Back when profits on vehicles were 5 to 10 k per vehicle, the auto companies were raking in the profits. They could have put money into the fund. They did not. They took a stand that the government would allow them to escape their obligations. Vans and suvs made huge profits. They chose not to pay into the funds knowing if they created a large enough crisis they could get out for free.

The simple fact is if auto makers had treated their employees fairly in the first place there would never have been any unions and if after all the sitdown strikes and various struggles of the labor class that had to be endured just to secure the right to collective bargaining and the resulting strife associated with said bargaining labor would certainly have been foolish to take the auto companies’ word for the fact that costs were skyrocketing and endangering the business. To say that Wal-mart has the right idea is to fail to learn from history and force the employees to organize in order to protect themselves and their families. If there is one company that does not have the right idea it is Wal-mart. I predict those jobs will never be outsourced.

Do you actually have evidence of a union contract that ties wages to the minimum wage? It sounds like a pretty silly idea to me since the wage is so stagnant.

Weeeeeel, back in the sixties quite a few of us saw that Detroit’s inefficiencies, both in product and producing that product, were going to cause them problems as foreign manufacturers caught up. When the first Energy Crisis hit and Toyota, Honda, and the others began eating the big Three alive we were already saying “I told you so, and it’s only going to get worse.” And you’re saying they only started making up for lost time in 1997, almost 25 years later, and then only after the Gummint forced them? After decades of medical costs rising faster than inflation and with an ever-enlarging pool of retirees? Sounds like criminal neglect, if ya asks me.

I’ve seen this meme on the Internet for years. Does anyone have any hard evidence to back it up? It’s often used as an excuse for companies that wish to ignore their obligations to their workers and community.

Bad management resulted in the inroads of foreign manufacturers. When the VW came in we had no answer. When gas went up smaller more fuel efficient cars came and we were behind. When we started to make them we increased the size gradually until they were intermediate instead of small. If we had continued development of fuel efficient and alternative cars we would have been far ahead. Our corporations leaders are interested in maintaining and increasing their huge wages.
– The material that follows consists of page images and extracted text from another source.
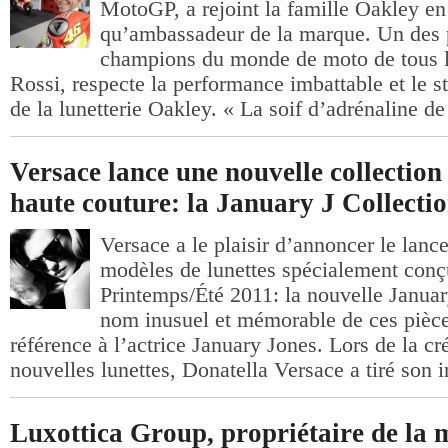
MotoGP, a rejoint la famille Oakley en
qu’ambassadeur de la marque. Un des 
champions du monde de moto de tous l
Rossi, respecte la performance imbattable et le 
de la lunetterie Oakley. « La soif d’adrénaline de
Versace lance une nouvelle collection 
haute couture: la January J Collecti
Versace a le plaisir d’annoncer le lanc
modèles de lunettes spécialement conç
Printemps/Été 2011: la nouvelle Januar
nom inusuel et mémorable de ces pièces
référence à l’actrice January Jones. Lors de la cr
nouvelles lunettes, Donatella Versace a tiré son i
Luxottica Group, propriétaire de la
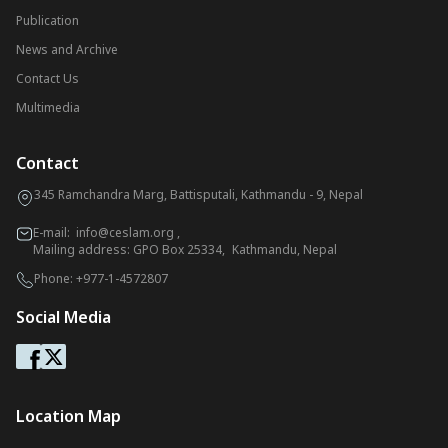
Publication
News and Archive
Contact Us
Multimedia
Contact
345 Ramchandra Marg, Battisputali, Kathmandu - 9, Nepal
E-mail:
info@ceslam.org
,
Mailing address: GPO Box 25334, Kathmandu, Nepal
Phone:
+977-1-4572807
Social Media
Location Map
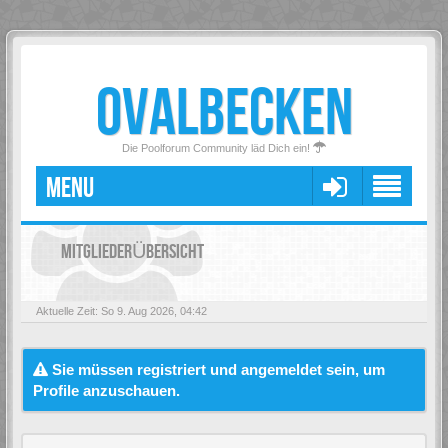
OVALBECKEN
Die Poolforum Community läd Dich ein!
MENU
MITGLIEDERÜBERSICHT
Aktuelle Zeit: So 9. Aug 2026, 04:42
Sie müssen registriert und angemeldet sein, um
Profile anzuschauen.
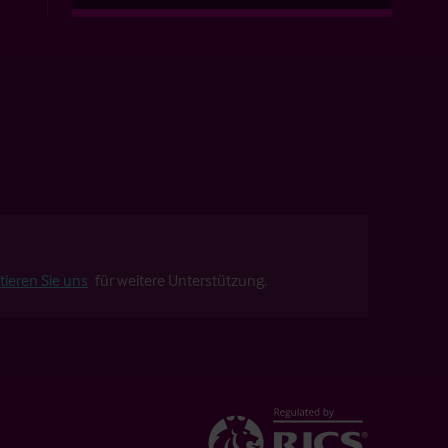
tieren Sie uns
für weitere Unterstützung.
This is done by showing up at yearly meetings with good profit numbers. If they would have invested in technology they could have stayed ahead. But ,the system rewards a short term selfish management style. We do not plan far in the future.

I have a Business Organizations book from law school with a huge chapter dedicated to shareholder lawsuits. It happens and it’s ugly for a corporation to defend. It also doesn’t do a lot for its stock if the corporation is constantly sued by its investors.